Cet article présente l’état de la réflexion sur un sujet en pleine ébullition : les achats comme acteurs de la création de valeur.

La compréhension de ce sujet varie beaucoup : de la valeur ‘financière’ présentée dans l’ouvrage d’Eric Salviac « Performance et création de valeur par les achats » couronné à la conférence Achats HEC-ACA de janvier 2012, à une vision plus large présentée par Hugues Poissonnier dans son ouvrage sur « Les achats collaboratifs » (éd° De Boeck 2012).

Voici quelques éléments de notre point de vue, qui intègrent classiquement économies, DD et RSE mais élargissent le sujet  :

– La valeur d’une entreprise peut être financière et boursière, c’est le point de vue des actionnaires, investisseurs et de bien des patrons.

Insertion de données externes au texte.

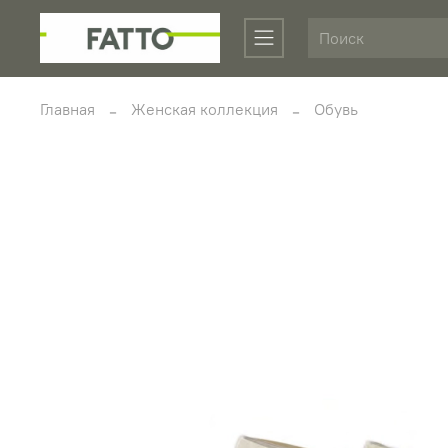
Главная
Женская коллекция
Обувь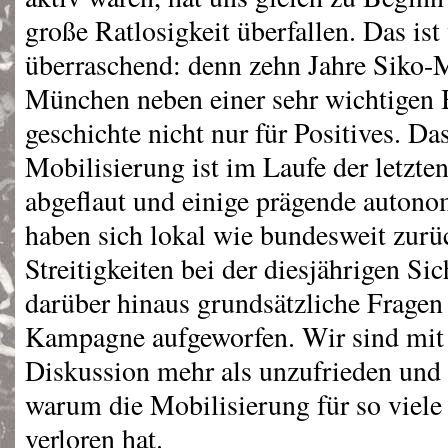
große Ratlosigkeit überfallen. Das ist 
überraschend: denn zehn Jahre Siko-M
München neben einer sehr wichtigen
geschichte nicht nur für Positives. Das
Mobilisierung ist im Laufe der letzten
abgeflaut und einige prägende auto
haben sich lokal wie bundesweit zurü
Streitigkeiten bei der diesjährigen Si
darüber hinaus grundsätzliche Fragen
Kampagne aufgeworfen. Wir sind mit 
Diskussion mehr als unzufrieden und 
warum die Mobilisierung für so viele
verloren hat.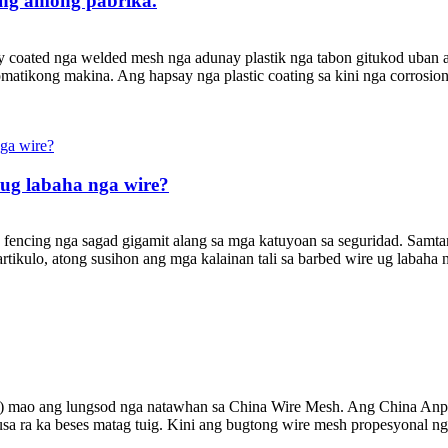
ang among pabrika.
ated nga welded mesh nga adunay plastik nga tabon gitukod uban ang
tikong makina. Ang hapsay nga plastic coating sa kini nga corrosion 
 ug labaha nga wire?
ncing nga sagad gigamit alang sa mga katuyoan sa seguridad. Samtang
rtikulo, atong susihon ang mga kalainan tali sa barbed wire ug labaha n
 mao ang lungsod nga natawhan sa China Wire Mesh. Ang China Anpin
sa ra ka beses matag tuig. Kini ang bugtong wire mesh propesyonal ng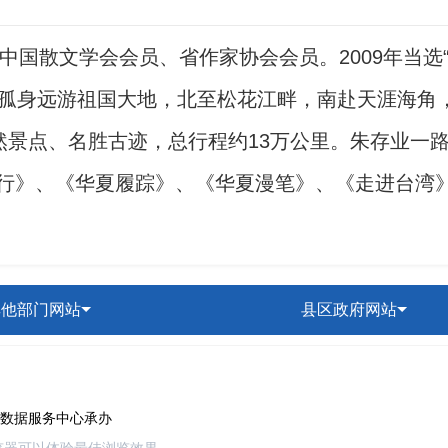
中国散文学会会员、省作家协会会员。2009年当选
次孤身远游祖国大地，北至松花江畔，南赴天涯海角
然景点、名胜古迹，总行程约13万公里。朱存业一路
行》、《华夏履踪》、《华夏漫笔》、《走进台湾》、
其他部门网站
县区政府网站
市数据服务中心承办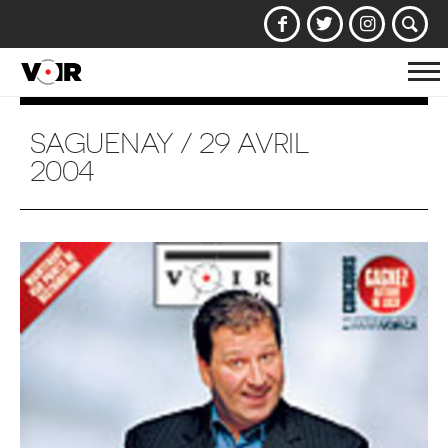
Af
la
na
SAGUENAY / 29 AVRIL
2004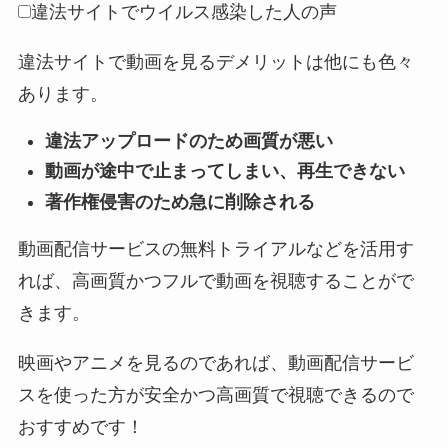
違法サイトでウイルス感染した人の声
違法サイトで動画を見るデメリットは他にも色々
あります。
違法アップロードのため画質が悪い
動画が途中で止まってしまい、再生できない
著作権侵害のため急に削除される
動画配信サービスの無料トライアルなどを活用す
れば、高画質かつフルで動画を視聴することがで
きます。
映画やアニメを見るのであれば、動画配信サービ
スを使った方が安全かつ高画質で視聴できるので
おすすめです！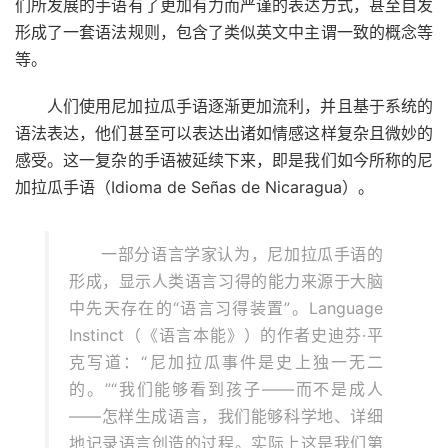
们所发展的手语有了更加有力而严谨的表达方式，甚至自发
形成了一套语法规则，包含了类似英文中主谓一致的概念等
等。
人们使用尼加拉瓜手语逐渐更加流利，并且基于系统的
语法表达，他们甚至可以表达出诸如情感这样复杂且微妙的
感受。这一复杂的手语被延续下来，即是我们如今所称的尼
加拉瓜手语（Idioma de Señas de Nicaragua）。
一部分语言学家认为，尼加拉瓜手语的
形成，显示人类语言习得的能力来源于大脑
中先天存在的“语言习得装置”。Language
Instinct（《语言本能》）的作者史迪芬·平
克写道：“尼加拉瓜事件是史上独一无二
的。”“我们能够看到孩子——而不是成人
——怎样生成语言，我们能够科学地、详细
地记录语言创造的过程。实际上这是我们第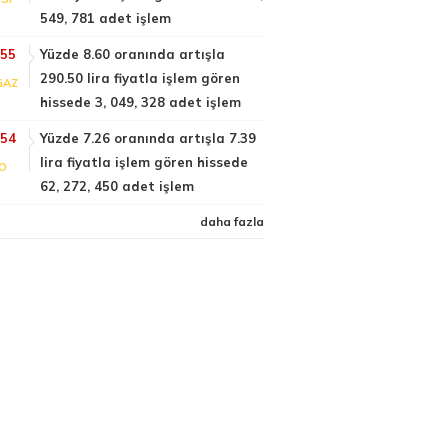
549, 781 adet işlem
:55
Yüzde 8.60 oranında artışla
290.50 lira fiyatla işlem gören
GAZ
hissede 3, 049, 328 adet işlem
:54
Yüzde 7.26 oranında artışla 7.39
lira fiyatla işlem gören hissede
FO
62, 272, 450 adet işlem
daha fazla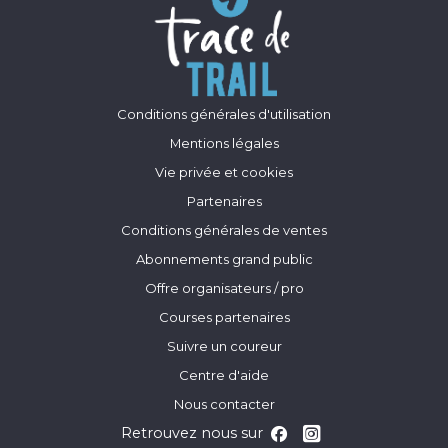
Conditions générales d'utilisation
Mentions légales
Vie privée et cookies
Partenaires
Conditions générales de ventes
Abonnements grand public
Offre organisateurs / pro
Courses partenaires
Suivre un coureur
Centre d'aide
Nous contacter
Retrouvez nous sur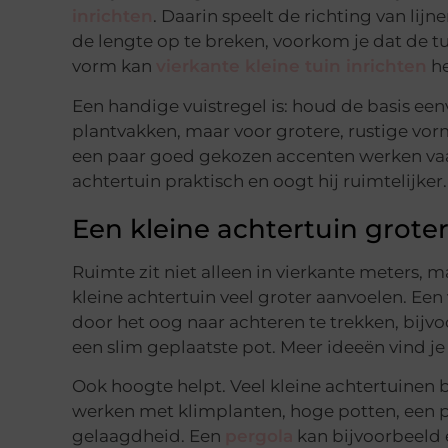
inrichten
. Daarin speelt de richting van lij
de lengte op te breken, voorkom je dat de 
vorm kan
vierkante kleine tuin inrichten
he
Een handige vuistregel is: houd de basis eenv
plantvakken, maar voor grotere, rustige vor
een paar goed gekozen accenten werken vaak 
achtertuin praktisch en oogt hij ruimtelijker.
Een kleine achtertuin groter 
Ruimte zit niet alleen in vierkante meters, 
kleine achtertuin veel groter aanvoelen. Een
door het oog naar achteren te trekken, bijv
een slim geplaatste pot. Meer ideeën vind je
Ook hoogte helpt. Veel kleine achtertuinen b
werken met klimplanten, hoge potten, een pe
gelaagdheid. Een
pergola
kan bijvoorbeeld e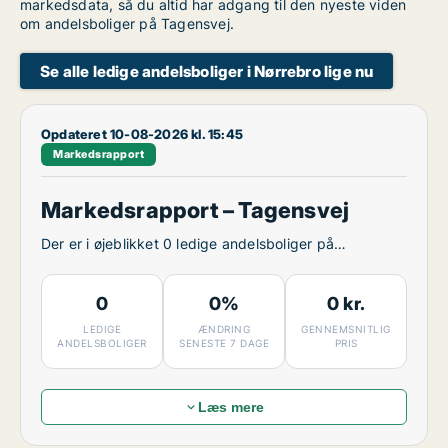
markedsdata, så du altid har adgang til den nyeste viden
om andelsboliger på Tagensvej.
Se alle ledige andelsboliger i Nørrebro lige nu
Opdateret 10-08-2026 kl. 15:45
Markedsrapport
Markedsrapport – Tagensvej
Der er i øjeblikket 0 ledige andelsboliger på
Tagensvej.
0
0%
0 kr.
LEDIGE
ÆNDRING
GENNEMSNITLIG
ANDELSBOLIGER
SENESTE 7 DAGE
PRIS
Læs mere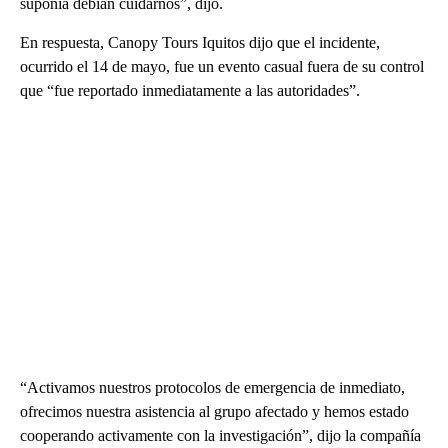
suponía debían cuidarnos”, dijo.
En respuesta, Canopy Tours Iquitos dijo que el incidente,
ocurrido el 14 de mayo, fue un evento casual fuera de su control
que “fue reportado inmediatamente a las autoridades”.
“Activamos nuestros protocolos de emergencia de inmediato,
ofrecimos nuestra asistencia al grupo afectado y hemos estado
cooperando activamente con la investigación”, dijo la compañía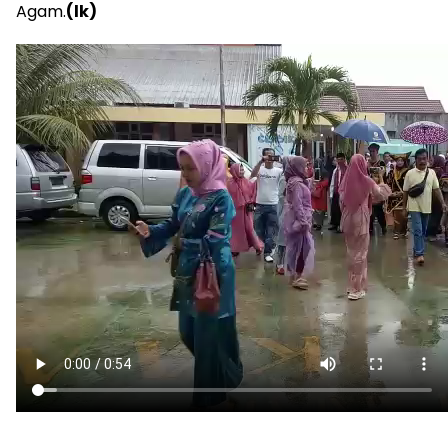
Agam.
(lk)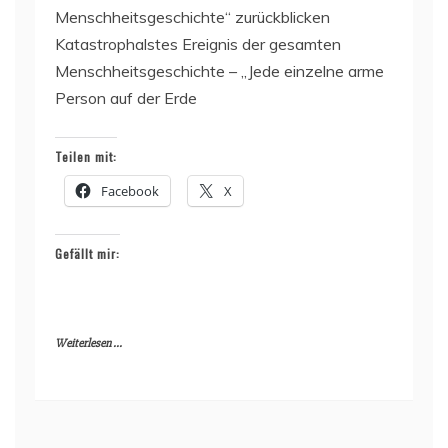
Menschheitsgeschichte“ zurückblicken
Katastrophalstes Ereignis der gesamten
Menschheitsgeschichte – „Jede einzelne arme
Person auf der Erde
Teilen mit:
Facebook
X
Gefällt mir:
Weiterlesen ...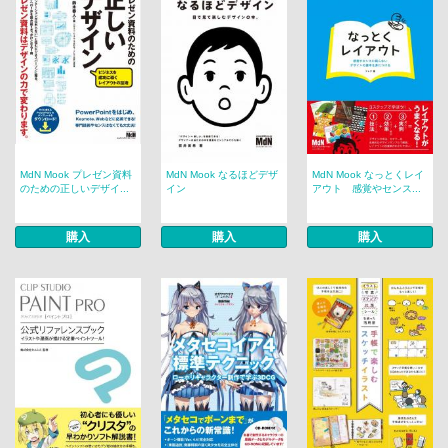
MdN Mook プレゼン資料
MdN Mook なるほどデザ
MdN Mook なっとくレイ
のための正しいデザイ...
イン
アウト 感覚やセンス...
購入
購入
購入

La contribution des Achats y est bien sûr la réduction des coûts, levier très efficace d’amélioration du profit :

  • par des actions ‘classiques’ sur les prix : mise en concurrence, négociation…
  • d’autres leviers de réduction des coûts très efficaces supposent que les acheteurs ne travaillent pas que sur les fournisseurs et les prix : optimiser ce qui est acheté (quantités et spécifications) et comment (consolidations, visibilité…).

– Mais la partie ‘revenus’ peut aussi être touchée par les Achats :

  • à court terme à travers la maîtrise des aspects Qualité / Délais / Risques : p. ex. la rupture d’une chaîne d’approvisionnement a un impact majeur sur le revenu !
  • à moyen et long terme, à travers la génération d’innovations dans les produits/services issues des fournisseurs de composants, services, outils de production… La maîtrise de fournisseurs-clés peut devenir un avantage concurrentiel majeur.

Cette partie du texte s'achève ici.